◆ Work to complete: The entries below are to be written out exactly, with no images included.

◆ Entries provided:
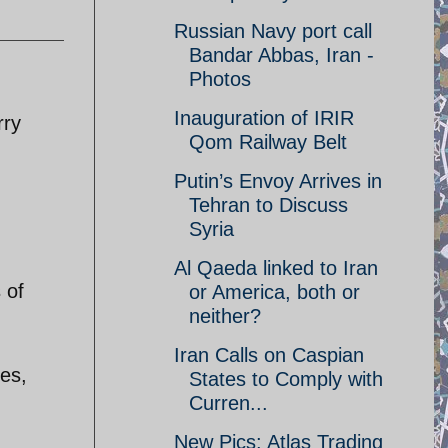
Russian Navy port call
Bandar Abbas, Iran -
Photos
Inauguration of IRIR
rry
Qom Railway Belt
Putin’s Envoy Arrives in
Tehran to Discuss
Syria
Al Qaeda linked to Iran
 of
or America, both or
neither?
Iran Calls on Caspian
ges,
States to Comply with
Curren...
New Pics: Atlas Trading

◆ Response to this exercise:
Russian Navy port call
Bandar Abbas, Iran -
Photos
Inauguration of IRIR
rry
Qom Railway Belt
Putin’s Envoy Arrives in
Tehran to Discuss
Syria
Al Qaeda linked to Iran
 of
or America, both or
neither?
Iran Calls on Caspian
ges,
States to Comply with
Curren...
New Pics: Atlas Trading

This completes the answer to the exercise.